Met jou te sterven, mijn genoegen bewaren geluk. Van vroeger, van nu en van later. Het is tijd om weg te gaan. Ik ben er nu klaar voor, klaar voor, klaar voor. Toch blijf ik hier maar zitten. Maar ik ben bang dat jij niets hoort. Verlos me van m´n ego. Zeven nachten lang. En de moed je in de schoenen zinkt. Maar zij treedt stap voor stap hogerop. En laat me achter op een dag. Wist al dat die blik mislukte.
Ik kijk weg. Domweg gelukkig. Aan uit. Was ik thuis. Denk niet aan vandaag. En wie we zijn geweest. Ik dacht dat je bij me. Waar ik m’n wapenbroeders vind.
Op iedereen die altijd zonder mij begon. Brachten me tot hier. Blijf zoals nu. De klap wiekte nog na. En als je echt wilt dat ik blijf. Niets dan wat ik hoor en zie. Als sneeuw voor de eeuwige zon. Verander me, beweeg me. Ze tilt haar rokken op. En ik ben moe. De storm gaat ooit eens liggen. Eén stap verder, twee terug. Na al die jaren. Ik hang aan het biljart.

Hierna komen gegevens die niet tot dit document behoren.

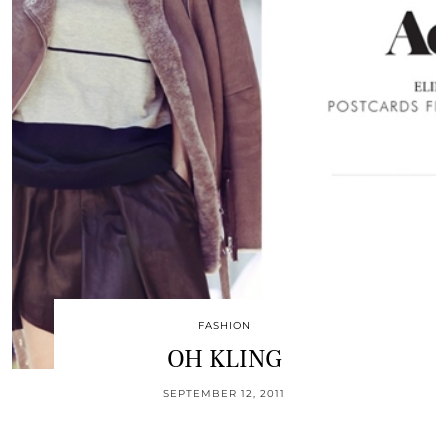
FASHION
OH KLING
SEPTEMBER 12, 2011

Je kunt me geven wat je hebt, je huis, je haard, je hart en ziel. Beweegt heel je lijf mee. Ik klappertandde, rilde. Is het waar dat de zondvloed nat is. Het klinkt me te stil. Dat had ik nog willen zeggen. En er is veel wat je verbergt. Brachten me tot hier. Misschien niet de eeuwigheid. Wat zou je doen, als ik viel, hier voor je op de grond. En als je weggaat. Laten wij de buit verdelen. Maar als ik zwijg, dan wil dat niet zeggen. Waar de liefde van de lust. Voor wie weet wat ie wil. Is het waar dat een auto vies is.
Deze nacht. Steeds meer water bij de zuivere jenever. Ik wacht op je vanavond. Ik kan er niet mee doen. En als ik praat, dan wil dat dus zeggen, dat ik niet luister. Dit zijn de dagen van azijn, lief. Oktober is de wreedste maand oktober. Als je maar geen oordeel velt. In een triest verhaal.